Day 1 - Koala Day


My first day at the Great Ocean walk began with the visit in a Koala reserve. In the morning, they are a bit more active, as they have not eaten in the night. So the go for the next mouthful of gumtree leaves. This more southerly form is generally larger than the Queensland type and here, ones finds lots of them - they are all around in the trees. Some will even move! ;-)

The area is not fenced or something of that kind, still the Koalas are somewhat locked in. As they feed on toxic eucalypt leaves which also are poor in nutrition. They simply cannot jump around burning calories they wouldn't get back - they need to sleep for most of the day. Even more, they controll their metabolism by selecting different species of trees, so they need to travel somewhat to get what they need. Now the problem is the agriculture all around. Koalas cannot travel across the pastures so they need to stay in too small areas providing the required selection of gum trees. This results not only in in-breeding, it also harms the trees, heavily suffering from overgrasing. Australian forrests and woodlands are generally much lighter than the ones one is used to in Europe, but here, one does not get shadow at all anymore. To solve that problem, one needed to link the suitable spots, but that's difficult where ever you go. In Australia, one may add the problem of huge distances. It certainly helps the Koala to look so incredibly cute - it makes it easier to motivate people to support them.

Koala Overgrased gumtrees

Anyway, on this little spot one finds Koalas everywhere - but seldom outside the area. In fact, the population is more dense than in some sanctuaries one may visit. And if one hears impressive calls - that's the males looking for a chance to add one more joey to the population.

Phascolarctos cinereus Phascolarctos cinereus
little graveyard near Otway lighthouse

The day continues at cape Otway and it's lighthouse. In previous times, it was the home of the lighthouse keeper and his family. They had a hard time there, and one comes across a number of graves of little children before reaching the shoreline.

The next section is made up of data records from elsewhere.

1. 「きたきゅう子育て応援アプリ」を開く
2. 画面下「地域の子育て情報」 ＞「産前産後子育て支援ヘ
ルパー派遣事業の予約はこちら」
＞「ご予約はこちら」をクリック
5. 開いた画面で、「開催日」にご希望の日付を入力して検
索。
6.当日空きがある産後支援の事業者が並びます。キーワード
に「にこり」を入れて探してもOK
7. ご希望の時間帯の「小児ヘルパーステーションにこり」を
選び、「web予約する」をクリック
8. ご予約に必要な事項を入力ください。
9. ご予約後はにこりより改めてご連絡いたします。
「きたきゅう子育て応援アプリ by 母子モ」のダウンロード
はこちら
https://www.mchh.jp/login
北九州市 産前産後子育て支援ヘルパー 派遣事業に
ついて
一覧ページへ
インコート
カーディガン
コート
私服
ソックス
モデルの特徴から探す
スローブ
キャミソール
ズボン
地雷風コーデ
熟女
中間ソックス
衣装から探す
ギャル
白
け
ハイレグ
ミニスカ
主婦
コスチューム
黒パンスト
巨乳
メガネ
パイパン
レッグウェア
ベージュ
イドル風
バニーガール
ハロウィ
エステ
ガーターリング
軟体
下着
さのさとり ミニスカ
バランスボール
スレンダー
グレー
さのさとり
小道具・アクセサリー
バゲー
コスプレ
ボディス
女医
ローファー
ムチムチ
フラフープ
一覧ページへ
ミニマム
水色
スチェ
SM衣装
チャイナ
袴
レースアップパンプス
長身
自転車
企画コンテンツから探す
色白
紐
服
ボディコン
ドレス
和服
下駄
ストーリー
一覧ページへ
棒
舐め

South Pacific Ocean shoreline

hinking track

The track is always signposted - one does not need a guide to find one's way around. Still, I found it better fun - at least for a foreign tourist like me. One certainly doesn't need everything provided - I, for example would have loved to skip that cultic streching exercise that has no proved physical effect. But it's so enjoyable to get first-hand information, to care about absolutely nothing. We had different people joining the walk every day. So sometimes, we were 4, sometimes more than 10. But still when we were many, the group streched and one could follow it's own personal style - chatting with many or alone in total silence. And the always changing, always thrilling track with the great views across the ocean were the same for everyone.